# Your goal:
Word for word, set down every line of the entries below from the line with "The width and" to the line with "What do you see at coordinates (205, 1094)", including both, and no other line.

# Information:
········

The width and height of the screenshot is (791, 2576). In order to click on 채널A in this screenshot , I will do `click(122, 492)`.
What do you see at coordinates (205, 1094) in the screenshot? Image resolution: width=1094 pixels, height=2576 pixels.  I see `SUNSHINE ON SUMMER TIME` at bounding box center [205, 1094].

········

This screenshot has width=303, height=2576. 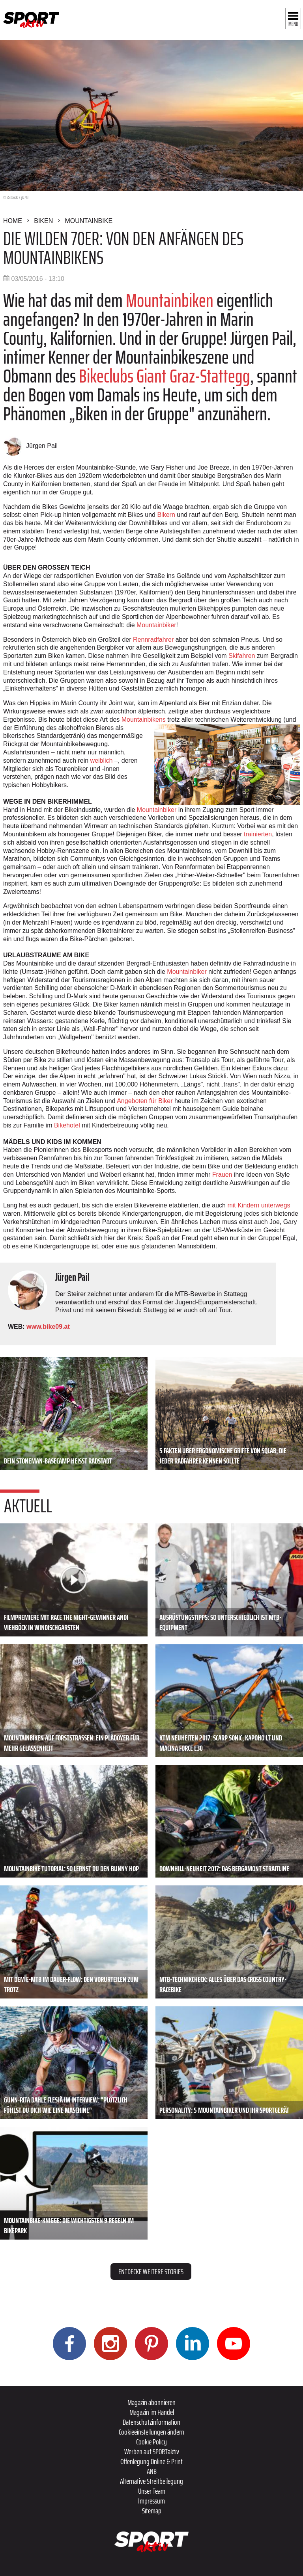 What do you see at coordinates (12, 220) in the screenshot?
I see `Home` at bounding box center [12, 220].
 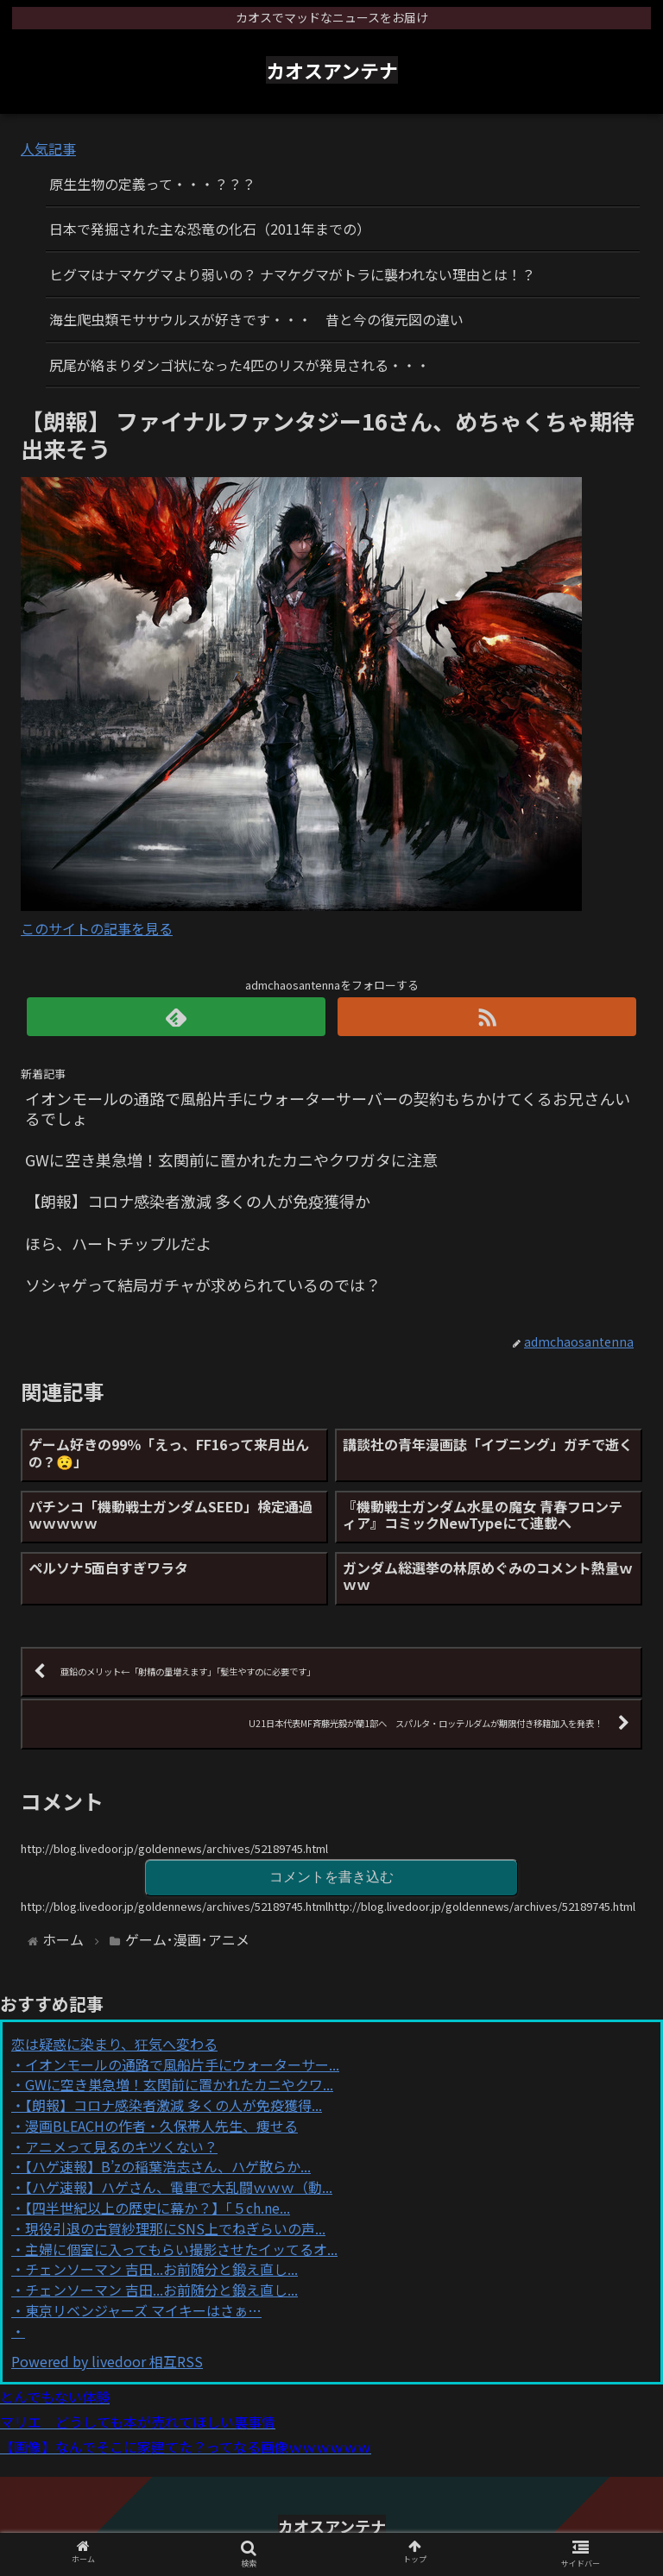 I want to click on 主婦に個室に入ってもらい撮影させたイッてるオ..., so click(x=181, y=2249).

········

# Answer to this problem:
The width and height of the screenshot is (791, 2576). In order to click on 채널A in this screenshot , I will do `click(122, 492)`.
What do you see at coordinates (205, 1094) in the screenshot? Image resolution: width=1094 pixels, height=2576 pixels.  I see `SUNSHINE ON SUMMER TIME` at bounding box center [205, 1094].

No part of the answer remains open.